> [Your assignment]:
Begin at the top of the records below and return each line exactly through the line with "Plaats bestelling". Skip pictures.

> [Input]:
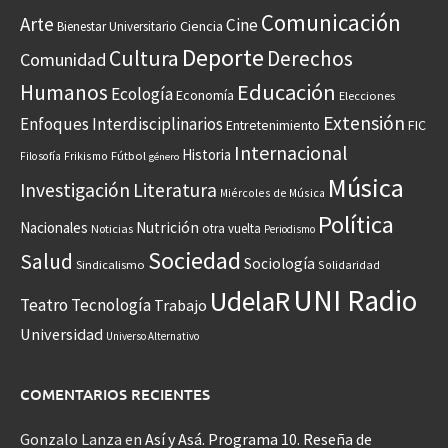
Comunicación
Arte
Cine
Ciencia
Bienestar Universitario
Deporte
Cultura
Derechos
Comunidad
Educación
Humanos
Ecología
Economía
Elecciones
Extensión
Enfoques Interdisciplinarios
Entretenimiento
FIC
Internacional
Historia
Frikismo
Fútbol
Filosofía
género
Música
Investigación
Literatura
Miércoles de Música
Política
Nacionales
Nutrición
otra vuelta
Noticias
Periodismo
Sociedad
Salud
Sociología
Sindicalismo
Solidaridad
UNI Radio
UdelaR
Teatro
Tecnología
Trabajo
Universidad
Universo Alternativo
COMENTARIOS RECIENTES
Gonzalo Lanza
en
Así y Asá. Programa 10. Reseña de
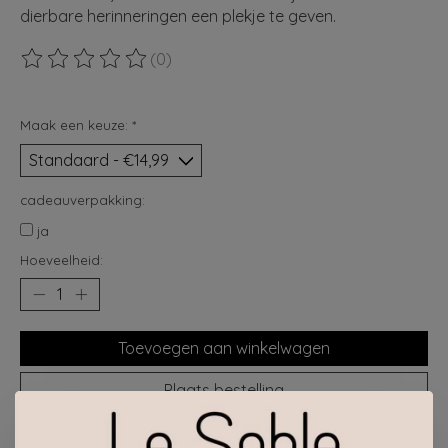
dierbare herinneringen een plekje te geven.
(0)
De beoordeling van dit product is
0
van de 5
Maak een keuze:
*
cadeauverpakking:
ja
Hoeveelheid:
Toevoegen aan winkelwagen
Plaats bestelling
Toevoegen om te vergelijken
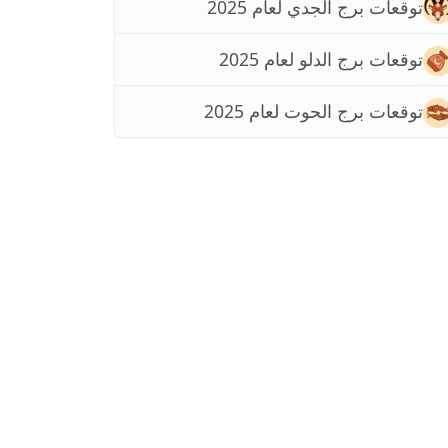
توقعات برج الجدي لعام 2025
توقعات برج الدلو لعام 2025
توقعات برج الحوت لعام 2025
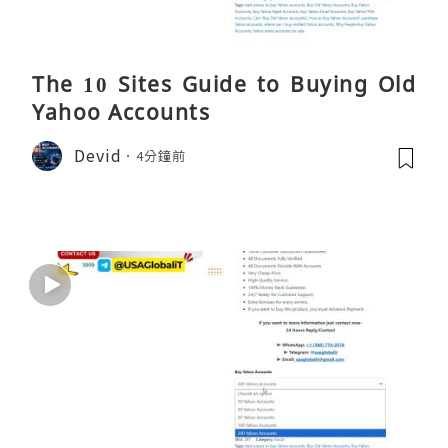
The 10 Sites Guide to Buying Old
Yahoo Accounts
Devid
4分鐘前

> [Solved exercise]:
Comunicación
Arte
Cine
Ciencia
Bienestar Universitario
Deporte
Cultura
Derechos
Comunidad
Educación
Humanos
Ecología
Economía
Elecciones
Extensión
Enfoques Interdisciplinarios
Entretenimiento
FIC
Internacional
Historia
Frikismo
Fútbol
Filosofía
género
Música
Investigación
Literatura
Miércoles de Música
Política
Nacionales
Nutrición
otra vuelta
Noticias
Periodismo
Sociedad
Salud
Sociología
Sindicalismo
Solidaridad
UNI Radio
UdelaR
Teatro
Tecnología
Trabajo
Universidad
Universo Alternativo
COMENTARIOS RECIENTES
Gonzalo Lanza
en
Así y Asá. Programa 10. Reseña de
dierbare herinneringen een plekje te geven.
(0)
De beoordeling van dit product is
0
van de 5
Maak een keuze:
*
cadeauverpakking:
ja
Hoeveelheid:
Toevoegen aan winkelwagen
Plaats bestelling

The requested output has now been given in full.